To estimate the number of undocumented incident traumatic brain injuries (TBIs) among active component US military personnel serving in Iraq and Afghanistan prior to policy changes implemented in late 2006 and 2010 that improved TBI documentation.Methods:
Negative binomial regression was used to model monthly incident TBI counts between December 2010 and June 2012 (N = 19) and then estimate expected monthly counts of incident TBIs during 2 periods: January 2003-October 2006 and November 2006-November 2010. Monthly amputation counts from Department of Defense surveillance data were used as a proxy for changing injury rates.
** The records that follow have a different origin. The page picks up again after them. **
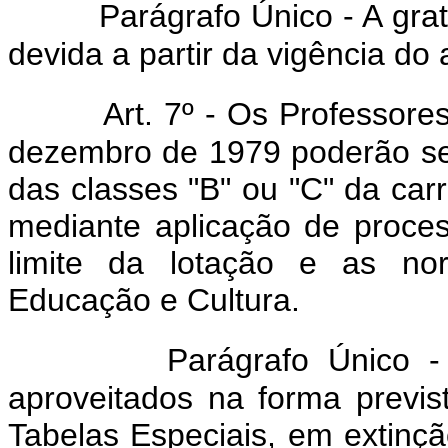
Parágrafo Único - A grat
devida a partir da vigência do
Art. 7º - Os Professore
dezembro de 1979 poderão se
das classes "B" ou "C" da carr
mediante aplicação de process
limite da lotação e as no
Educação e Cultura.
Parágrafo Único 
aproveitados na forma previst
Tabelas Especiais, em extinç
Monthly active component deployment estimates derived from the Congressional Research Service, Brookings Institution, and Defense Manpower Data Center were used to estimate the size of the at-risk population each month. The difference between expected monthly incident TBI counts and reported counts is presented as the estimated number of undocumented incident TBIs.Results:
The full model estimates that 21 257 active component military personnel experienced undocumented incident TBIs while deployed in Iraq or Afghanistan between January 2003 and October 2006, more than 4 times the 5272 incident TBIs documented during that period.Conclusions:
A sizeable majority of Iraq and Afghanistan combat veterans who experienced incident TBI while deployed prior to November 2006 are likely to have had their injuries undocumented, creating challenges for clinical care, disability evaluation, and future research.